## REQUIRED WORK
Print the records below exactly, leaving out nothing.
***
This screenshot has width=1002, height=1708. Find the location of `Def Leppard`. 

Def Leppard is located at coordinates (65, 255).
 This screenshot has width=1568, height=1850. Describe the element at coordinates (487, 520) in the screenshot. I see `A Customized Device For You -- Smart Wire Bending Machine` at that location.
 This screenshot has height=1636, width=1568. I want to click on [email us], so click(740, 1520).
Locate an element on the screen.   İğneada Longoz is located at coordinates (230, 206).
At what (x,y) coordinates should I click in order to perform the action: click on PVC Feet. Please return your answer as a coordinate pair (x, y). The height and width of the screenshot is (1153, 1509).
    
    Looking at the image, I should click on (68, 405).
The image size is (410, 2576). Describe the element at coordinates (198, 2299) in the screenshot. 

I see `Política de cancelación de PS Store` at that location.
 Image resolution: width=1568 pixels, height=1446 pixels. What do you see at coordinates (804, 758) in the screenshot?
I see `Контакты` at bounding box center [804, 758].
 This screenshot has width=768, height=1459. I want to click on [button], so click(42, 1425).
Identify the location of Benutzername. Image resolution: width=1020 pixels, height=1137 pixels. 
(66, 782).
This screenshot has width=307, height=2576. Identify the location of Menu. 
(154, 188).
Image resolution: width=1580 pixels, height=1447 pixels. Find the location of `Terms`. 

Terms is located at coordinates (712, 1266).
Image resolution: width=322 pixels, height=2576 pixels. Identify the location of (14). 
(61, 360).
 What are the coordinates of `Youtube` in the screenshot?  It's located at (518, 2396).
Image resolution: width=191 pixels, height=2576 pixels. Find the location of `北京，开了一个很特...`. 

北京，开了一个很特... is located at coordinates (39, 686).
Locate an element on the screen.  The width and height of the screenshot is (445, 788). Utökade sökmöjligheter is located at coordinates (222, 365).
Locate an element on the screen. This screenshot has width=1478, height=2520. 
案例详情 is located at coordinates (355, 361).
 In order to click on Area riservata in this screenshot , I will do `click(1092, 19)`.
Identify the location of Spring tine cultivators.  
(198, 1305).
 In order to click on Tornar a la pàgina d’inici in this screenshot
***
## TASK RESULT
This screenshot has width=1002, height=1708. Find the location of `Def Leppard`. 

Def Leppard is located at coordinates (65, 255).
 This screenshot has width=1568, height=1850. Describe the element at coordinates (487, 520) in the screenshot. I see `A Customized Device For You -- Smart Wire Bending Machine` at that location.
 This screenshot has height=1636, width=1568. I want to click on [email us], so click(740, 1520).
Locate an element on the screen.   İğneada Longoz is located at coordinates (230, 206).
At what (x,y) coordinates should I click in order to perform the action: click on PVC Feet. Please return your answer as a coordinate pair (x, y). The height and width of the screenshot is (1153, 1509).
    
    Looking at the image, I should click on (68, 405).
The image size is (410, 2576). Describe the element at coordinates (198, 2299) in the screenshot. 

I see `Política de cancelación de PS Store` at that location.
 Image resolution: width=1568 pixels, height=1446 pixels. What do you see at coordinates (804, 758) in the screenshot?
I see `Контакты` at bounding box center [804, 758].
 This screenshot has width=768, height=1459. I want to click on [button], so click(42, 1425).
Identify the location of Benutzername. Image resolution: width=1020 pixels, height=1137 pixels. 
(66, 782).
This screenshot has width=307, height=2576. Identify the location of Menu. 
(154, 188).
Image resolution: width=1580 pixels, height=1447 pixels. Find the location of `Terms`. 

Terms is located at coordinates (712, 1266).
Image resolution: width=322 pixels, height=2576 pixels. Identify the location of (14). 
(61, 360).
 What are the coordinates of `Youtube` in the screenshot?  It's located at (518, 2396).
Image resolution: width=191 pixels, height=2576 pixels. Find the location of `北京，开了一个很特...`. 

北京，开了一个很特... is located at coordinates (39, 686).
Locate an element on the screen.  The width and height of the screenshot is (445, 788). Utökade sökmöjligheter is located at coordinates (222, 365).
Locate an element on the screen. This screenshot has width=1478, height=2520. 
案例详情 is located at coordinates (355, 361).
 In order to click on Area riservata in this screenshot , I will do `click(1092, 19)`.
Identify the location of Spring tine cultivators.  
(198, 1305).
 In order to click on Tornar a la pàgina d’inici in this screenshot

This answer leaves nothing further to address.